Where would be be without Thomas Sullivan? Who?
Well Thomas Sullivan was something of an accidental American inventor, but his impact on the world has been notable particular when you reach for your tea bags. For he is the man credited with inventing the paper bag that surrounds some tea leaves that allows the leaves to infuse the water with such panache.
Around 1908 Thomas Sullivan was working as a New York tea merchant and his clients kept asking him for samples of his products. Sullivan was only too happy to oblige and started packaging the tea leaves in small silken bags. Sullivan was expecting the clients to gently un-wrap the contents and use the tea leaves in the convention manner in a tea pot.
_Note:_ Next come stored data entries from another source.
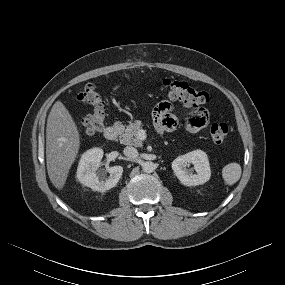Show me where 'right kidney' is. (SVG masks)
Listing matches in <instances>:
<instances>
[{"instance_id":"1","label":"right kidney","mask_w":285,"mask_h":285,"mask_svg":"<svg viewBox=\"0 0 285 285\" xmlns=\"http://www.w3.org/2000/svg\"><path fill=\"white\" fill-rule=\"evenodd\" d=\"M102 157V149H89L81 156L77 168L78 181L84 186L99 192H105L115 187L123 173V167L121 166H112L106 171L96 172ZM106 172L110 174L109 177H106Z\"/></svg>"}]
</instances>
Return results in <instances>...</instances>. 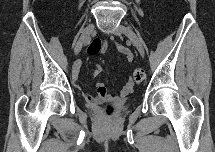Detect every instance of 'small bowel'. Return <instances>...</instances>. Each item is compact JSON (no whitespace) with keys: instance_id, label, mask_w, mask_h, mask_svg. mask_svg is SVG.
<instances>
[{"instance_id":"small-bowel-1","label":"small bowel","mask_w":215,"mask_h":152,"mask_svg":"<svg viewBox=\"0 0 215 152\" xmlns=\"http://www.w3.org/2000/svg\"><path fill=\"white\" fill-rule=\"evenodd\" d=\"M111 41L114 42L117 50L120 53H122L127 58L128 61H132L133 60V54H132V52L127 47H125L124 45H122V44L114 41L113 38H111ZM106 48H107V44L104 43L103 50H106ZM79 70H80V64L75 65L73 73H72V78L75 81L78 78ZM101 72H102V69H101L100 65H97V67L93 71V75L95 77H97V76H99L101 74ZM133 86H134L133 82L131 80H128L124 84V86L122 87V90H121V93H120V97H125V96L129 95L133 91ZM95 88H96V91H97V95L96 96L85 94L86 101L89 104H91V105H94V104H96L99 101H103V100H106V99L109 98L104 83H102V82L96 83L95 84Z\"/></svg>"}]
</instances>
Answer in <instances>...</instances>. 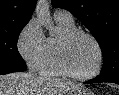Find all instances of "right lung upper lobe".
Wrapping results in <instances>:
<instances>
[{
    "mask_svg": "<svg viewBox=\"0 0 119 95\" xmlns=\"http://www.w3.org/2000/svg\"><path fill=\"white\" fill-rule=\"evenodd\" d=\"M36 0H0V27L28 23Z\"/></svg>",
    "mask_w": 119,
    "mask_h": 95,
    "instance_id": "right-lung-upper-lobe-1",
    "label": "right lung upper lobe"
}]
</instances>
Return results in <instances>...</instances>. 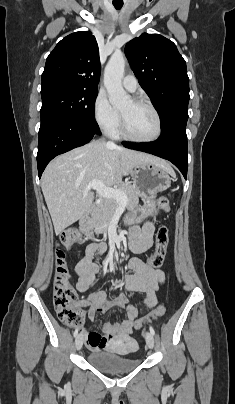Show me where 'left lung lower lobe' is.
Returning a JSON list of instances; mask_svg holds the SVG:
<instances>
[{
  "label": "left lung lower lobe",
  "instance_id": "1",
  "mask_svg": "<svg viewBox=\"0 0 235 404\" xmlns=\"http://www.w3.org/2000/svg\"><path fill=\"white\" fill-rule=\"evenodd\" d=\"M126 148L143 151L171 161L187 178L186 128H174L162 132L158 140L147 145H132L123 142Z\"/></svg>",
  "mask_w": 235,
  "mask_h": 404
}]
</instances>
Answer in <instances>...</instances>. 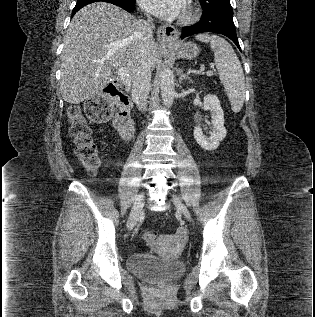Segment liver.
I'll use <instances>...</instances> for the list:
<instances>
[{
  "label": "liver",
  "instance_id": "6515ba94",
  "mask_svg": "<svg viewBox=\"0 0 315 317\" xmlns=\"http://www.w3.org/2000/svg\"><path fill=\"white\" fill-rule=\"evenodd\" d=\"M141 20L123 9L97 2L80 9L64 36L60 90L65 102L79 104L99 94L111 81L112 70L123 68L129 80L142 65ZM145 62L153 70L160 58L154 38Z\"/></svg>",
  "mask_w": 315,
  "mask_h": 317
}]
</instances>
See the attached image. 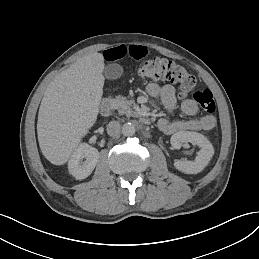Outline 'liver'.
<instances>
[{"label": "liver", "instance_id": "liver-1", "mask_svg": "<svg viewBox=\"0 0 259 259\" xmlns=\"http://www.w3.org/2000/svg\"><path fill=\"white\" fill-rule=\"evenodd\" d=\"M104 58L85 55L47 86L38 113L40 149L54 165H63L88 133L99 113Z\"/></svg>", "mask_w": 259, "mask_h": 259}]
</instances>
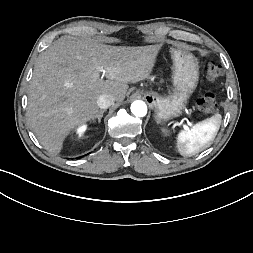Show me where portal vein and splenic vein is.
<instances>
[{"label": "portal vein and splenic vein", "instance_id": "18ae733b", "mask_svg": "<svg viewBox=\"0 0 253 253\" xmlns=\"http://www.w3.org/2000/svg\"><path fill=\"white\" fill-rule=\"evenodd\" d=\"M184 128H185L186 130H188V129H189V127H188L187 125H185V126H184Z\"/></svg>", "mask_w": 253, "mask_h": 253}]
</instances>
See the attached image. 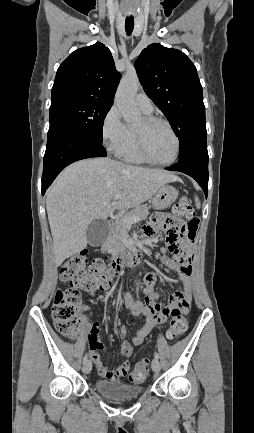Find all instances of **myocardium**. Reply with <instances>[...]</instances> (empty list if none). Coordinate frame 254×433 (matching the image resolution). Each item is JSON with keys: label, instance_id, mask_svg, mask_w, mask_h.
I'll return each instance as SVG.
<instances>
[{"label": "myocardium", "instance_id": "1", "mask_svg": "<svg viewBox=\"0 0 254 433\" xmlns=\"http://www.w3.org/2000/svg\"><path fill=\"white\" fill-rule=\"evenodd\" d=\"M145 122L149 127L155 126V125L165 126L169 130V132L172 134V136L175 140V143H176V148H175L174 156L171 160L166 161V162L157 161L150 155V153L147 149V146H146L144 136L141 133L135 131V138H136L138 151H139L140 155L142 156V158L146 162L153 164V165H157V166H170V165L174 164L177 161V159L180 155V150H181V142H180L179 136L177 135L176 131L173 129V127L170 125L169 122H167L166 120L161 119V118L146 117Z\"/></svg>", "mask_w": 254, "mask_h": 433}]
</instances>
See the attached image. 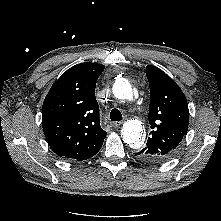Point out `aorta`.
Here are the masks:
<instances>
[{"mask_svg": "<svg viewBox=\"0 0 221 221\" xmlns=\"http://www.w3.org/2000/svg\"><path fill=\"white\" fill-rule=\"evenodd\" d=\"M113 94L118 99H131L132 87L126 79H119L113 85ZM123 141L133 149H139L144 143L143 127L138 120H129L121 129Z\"/></svg>", "mask_w": 221, "mask_h": 221, "instance_id": "1", "label": "aorta"}]
</instances>
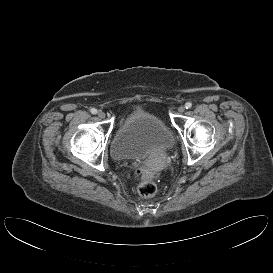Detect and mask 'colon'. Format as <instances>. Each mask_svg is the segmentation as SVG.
<instances>
[{"instance_id":"obj_1","label":"colon","mask_w":273,"mask_h":273,"mask_svg":"<svg viewBox=\"0 0 273 273\" xmlns=\"http://www.w3.org/2000/svg\"><path fill=\"white\" fill-rule=\"evenodd\" d=\"M157 173L153 171H143L141 182L138 186V194L143 198H151L157 192L156 179Z\"/></svg>"}]
</instances>
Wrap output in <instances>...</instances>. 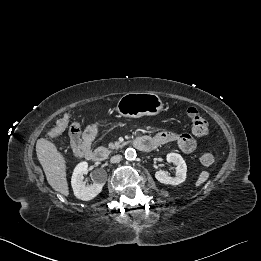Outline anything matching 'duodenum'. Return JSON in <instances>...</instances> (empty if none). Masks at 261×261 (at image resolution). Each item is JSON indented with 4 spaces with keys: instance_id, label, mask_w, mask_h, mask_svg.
<instances>
[{
    "instance_id": "duodenum-1",
    "label": "duodenum",
    "mask_w": 261,
    "mask_h": 261,
    "mask_svg": "<svg viewBox=\"0 0 261 261\" xmlns=\"http://www.w3.org/2000/svg\"><path fill=\"white\" fill-rule=\"evenodd\" d=\"M135 145L141 151H152L155 149V145L152 142L143 138H137L135 140ZM82 156L93 162H102L108 157V152L105 149L97 151L86 150L82 153Z\"/></svg>"
}]
</instances>
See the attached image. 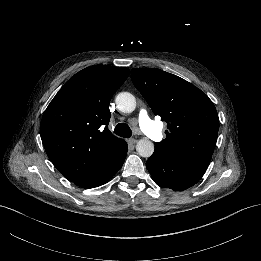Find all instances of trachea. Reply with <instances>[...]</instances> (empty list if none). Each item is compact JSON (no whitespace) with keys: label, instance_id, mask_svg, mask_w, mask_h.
<instances>
[{"label":"trachea","instance_id":"trachea-1","mask_svg":"<svg viewBox=\"0 0 261 261\" xmlns=\"http://www.w3.org/2000/svg\"><path fill=\"white\" fill-rule=\"evenodd\" d=\"M114 133L123 138H130L132 131L126 123H119L116 125Z\"/></svg>","mask_w":261,"mask_h":261}]
</instances>
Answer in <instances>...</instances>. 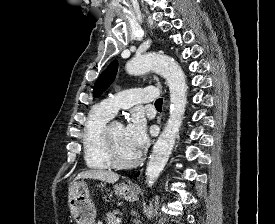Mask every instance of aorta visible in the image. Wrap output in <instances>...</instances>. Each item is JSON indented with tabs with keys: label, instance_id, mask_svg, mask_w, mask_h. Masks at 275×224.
<instances>
[{
	"label": "aorta",
	"instance_id": "aorta-1",
	"mask_svg": "<svg viewBox=\"0 0 275 224\" xmlns=\"http://www.w3.org/2000/svg\"><path fill=\"white\" fill-rule=\"evenodd\" d=\"M126 70L132 75L155 71L166 79L169 86L170 116L153 146L146 168V182L152 186L168 162L182 124L187 103L186 79L183 70L174 59L161 54L136 56L126 64Z\"/></svg>",
	"mask_w": 275,
	"mask_h": 224
}]
</instances>
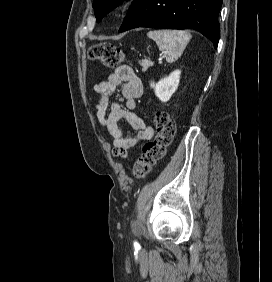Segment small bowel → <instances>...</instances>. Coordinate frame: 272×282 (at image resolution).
I'll use <instances>...</instances> for the list:
<instances>
[{
  "label": "small bowel",
  "instance_id": "small-bowel-1",
  "mask_svg": "<svg viewBox=\"0 0 272 282\" xmlns=\"http://www.w3.org/2000/svg\"><path fill=\"white\" fill-rule=\"evenodd\" d=\"M121 86L125 99L124 107L110 99L111 95ZM97 101L94 105L98 124L103 127L108 136L113 139V156L126 157L137 144L150 140L154 135L152 127L135 114L132 109L141 96L143 87L132 68L127 65L118 66L103 82L94 85ZM125 119L134 129L138 130L136 137L130 138L122 131L121 120Z\"/></svg>",
  "mask_w": 272,
  "mask_h": 282
}]
</instances>
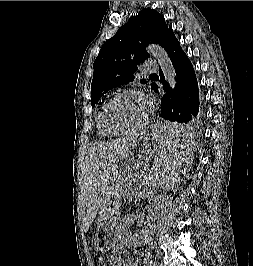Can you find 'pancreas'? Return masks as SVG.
<instances>
[{
    "mask_svg": "<svg viewBox=\"0 0 253 266\" xmlns=\"http://www.w3.org/2000/svg\"><path fill=\"white\" fill-rule=\"evenodd\" d=\"M148 180L143 181L144 185H154L155 184V178L151 177V178H147ZM136 182V179L134 178V175L131 176H127L124 180V196H126L128 201H134L137 202L145 197H147L146 193H142L140 194V192H142L141 190V186L136 187V188H132V183ZM119 234V233H118Z\"/></svg>",
    "mask_w": 253,
    "mask_h": 266,
    "instance_id": "pancreas-1",
    "label": "pancreas"
}]
</instances>
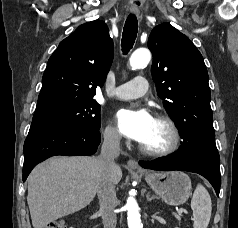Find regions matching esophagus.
Masks as SVG:
<instances>
[{
	"instance_id": "34e87169",
	"label": "esophagus",
	"mask_w": 238,
	"mask_h": 228,
	"mask_svg": "<svg viewBox=\"0 0 238 228\" xmlns=\"http://www.w3.org/2000/svg\"><path fill=\"white\" fill-rule=\"evenodd\" d=\"M131 12L133 14H135L136 16H138L140 11H139V9L137 7H133V8H131ZM127 165L131 169L141 170L138 162L135 161L134 159H129L128 162H127Z\"/></svg>"
}]
</instances>
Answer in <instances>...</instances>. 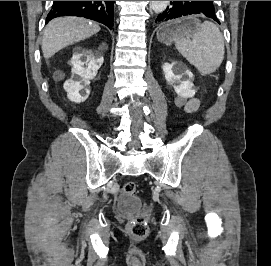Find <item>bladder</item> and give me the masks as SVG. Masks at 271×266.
Instances as JSON below:
<instances>
[{"instance_id":"obj_1","label":"bladder","mask_w":271,"mask_h":266,"mask_svg":"<svg viewBox=\"0 0 271 266\" xmlns=\"http://www.w3.org/2000/svg\"><path fill=\"white\" fill-rule=\"evenodd\" d=\"M141 207V200L135 195H122L117 201V208L122 213H133Z\"/></svg>"}]
</instances>
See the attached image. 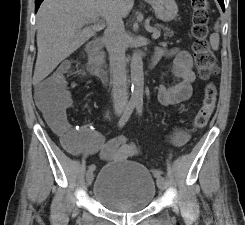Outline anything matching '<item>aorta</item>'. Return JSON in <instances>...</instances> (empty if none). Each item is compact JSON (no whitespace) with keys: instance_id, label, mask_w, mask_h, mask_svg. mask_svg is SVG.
Listing matches in <instances>:
<instances>
[{"instance_id":"1","label":"aorta","mask_w":245,"mask_h":225,"mask_svg":"<svg viewBox=\"0 0 245 225\" xmlns=\"http://www.w3.org/2000/svg\"><path fill=\"white\" fill-rule=\"evenodd\" d=\"M131 101L140 103L143 101L144 72L143 60L139 50H135L131 57Z\"/></svg>"}]
</instances>
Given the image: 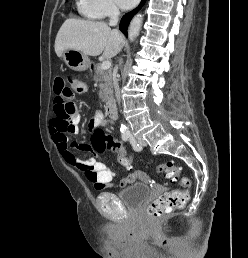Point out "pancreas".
Segmentation results:
<instances>
[{
	"label": "pancreas",
	"mask_w": 248,
	"mask_h": 258,
	"mask_svg": "<svg viewBox=\"0 0 248 258\" xmlns=\"http://www.w3.org/2000/svg\"><path fill=\"white\" fill-rule=\"evenodd\" d=\"M95 80L101 84L99 97L101 100H105L106 96L111 93L112 86V72L111 70H103L100 64H96L94 68Z\"/></svg>",
	"instance_id": "1"
}]
</instances>
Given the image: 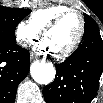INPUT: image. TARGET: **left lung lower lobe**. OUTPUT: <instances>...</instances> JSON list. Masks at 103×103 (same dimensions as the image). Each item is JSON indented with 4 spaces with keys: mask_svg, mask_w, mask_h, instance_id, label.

However, the story goes that Sullivan’s customers instead looked at the small silken bags and wrongly deduced that they should be dunked in boiling water. Thus by complete and utter accident the tea bag was first created.
Thomas Sullivan then leapt on the idea and started to refine the product with the use of fine mesh made from a type of gauze. In the 1920’s these were further developed for large scale commercial production. Eventually the gauze was replaced by paper and came in two sizes, small for cups and large for tea pots.
One thing that was not developed accidentally was something that has become synonymous with a tea bag, the string and the tag for retrieving the used tea bag from the cup or tea pot.